Could the Sea Cargo Charter change tanker shipping?

Feb 25 2021


A number of tanker and dry bulk charterers, including Trafigura, Equinor, Total, Gunvor, Shell, Occidental, and Dow Chemical, have attached their names to an initiative called the Sea Cargo Charter, which aims to provide a framework "for aligning chartering activities with responsible environmental behaviour to promote international shipping's decarbonisation".

The signatories agree to calculate and report the emissions from their chartering activities, and assess if they are aligned with the IMO’s ambition of reducing greenhouse gas (GHG) by 50 per cent by 2050 compared to 2008. This is something all large companies would probably be planning to do anyway.

 

Transparent reporting of emissions is a first step to reducing them.

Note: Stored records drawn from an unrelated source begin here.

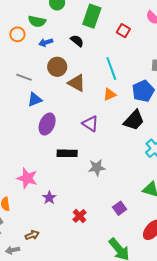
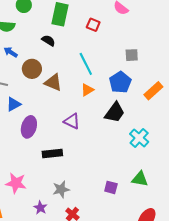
blue arrow: (46, 42) -> (11, 52), moved, turned 56
gray star: (97, 168) -> (61, 189), moved
purple star: (49, 198) -> (40, 208), moved
purple square: (120, 208) -> (111, 187), moved, turned -32

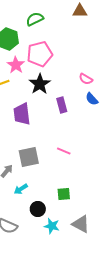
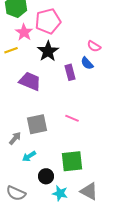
blue semicircle: (92, 99) -> (87, 63), moved
purple trapezoid: (22, 114) -> (30, 81), turned 120
green square: (64, 194) -> (72, 161), size x1.6

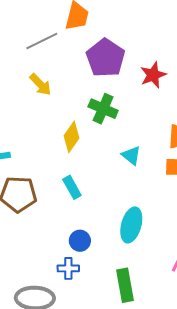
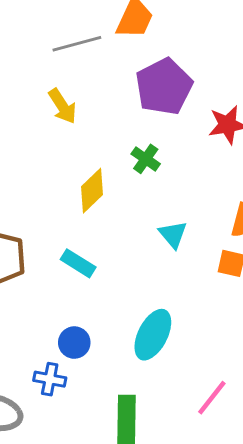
green cross: (103, 109) -> (146, 159), size x0.7
cyan rectangle: (72, 187) -> (78, 263), turned -40

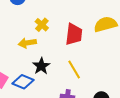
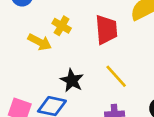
yellow arrow: (27, 43) -> (40, 42), moved, turned -132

Nobody wants to release data showing that their emissions are very poor compared to their peers.

 

Catrine Vetereng, vice president, global segment director tankers, DNV GL, said during a DNV GL webinar that she believes Sea Cargo Charter will “to a great extent influence the tanker owners and the development of the ship.”

 

It is “setting goals for the tanker owners and bulkers, and promoting and incentivising international shipping decarbonisations, and connecting that with the charterer,” she said.

 

The framework

Sea Cargo Charter aims to develop a "framework for assessing and disclosing the climate alignment of chartering activities," with an aim to "assess and disclose whether chartering activities are in line with adopted climate goals."

 

This means that signatories will, on an annual basis, calculate the GHG emission intensity and total GHG emissions of their chartering activities, and will assess their climate alignment (carbon intensity relative to established decarbonization trajectories).

 

“Climate alignment” is defined as the degree to which voyage carbon intensity of a vessel category is in line with a decarbonization trajectory that meets the IMO ambition of reducing total annual GHG emissions by at least 50% by 2050 based on 2008 levels.

 

In order to take the volume and distance of cargo movements into account, the calculation is based on “emissions intensity”, which IMO calculates as “grams of CO2 per tonne-nautical mile”.

 

The Sea Cargo Charter relies specifically on the Energy Efficiency Operational Indicator (EEOI) as the carbon intensity metric, which produces the closest measure of the vessel’s true carbon intensity in operation, to a high level of granularity.

 

The EEOI uses the parameters of fuel consumption, the GHG emission factor for each fuel type, distance travelled while laden with transported cargo, and amount of cargo transported over given voyage.

 

A decarbonization trajectory is a representation of the planned rate of change of CO2 emissions per unit weight of goods over time.

 

The plan is that standard decarbonization trajectories will be produced by the Secretariat of the Sea Cargo Charter for each ship type and size class.

 

To assess climate alignment of a specific voyage, the carbon intensity is compared with where it should be, according to the decarbonization trajectory for its respective ship type and size class.

 

Shipowners will need to provide the data to their customers, if they are signatories, and signatories will provide the data to Sea Cargo Charter.

 

It says, "to ensure that information provided under the Sea Cargo Charter is practical, fair and accurate, Signatories will only use data types, sources and service providers identified in the Technical Guidance."

 

About Sea Cargo Charter

Sea Cargo Charter has a website at seacargocharter.org. It shares an office in Copenhagen with the Poseidon Principles and an organisation called Global Maritime Forum, which has 19 employees, describing itself as "an international not-for-profit organization committed to shaping the future of global seaborne trade".

 

A first Steering Committee will be elected at the first Annual Meeting of the Sea Cargo Charter Association, which will be held in 2021. In the interim, the Steering Committee is constituted of the first fifteen Signatories.

 

Members commit to “ensure ongoing compliance with the Sea Cargo Charter for new chartering activities through contractual means by using the Sea Cargo Charter Clause in charter parties.”

 

They also commit to “contribute to the update and addition of the Sea Cargo Charter Clause through the annual review process.”

 

Poseidon Principles

The Poseidon Principles, which might be considered a sister project to the Sea Cargo Charter, describes itself as a “framework for integrating climate considerations into lending decisions to promote international shipping’s decarbonization”.

 

It has 18 financial institutions as signatories, together representing a bank loan portfolio to global shipping of approximately $150 billion, more than a third of the global ship finance portfolio.

 

The signatories are ABN-AMRO, Amsterdam Trade Bank, BNP Paribas, Bpifrance, CIC, Citi, Crédit Agricole, Credit Suisse, Danish Ship Finance, Danske Bank, DNB, DVB Bank, Export Credit Norway, ING, Nordea, Société Générale, Sparebanken Vest and Sumitomo Mitsui Trust Bank.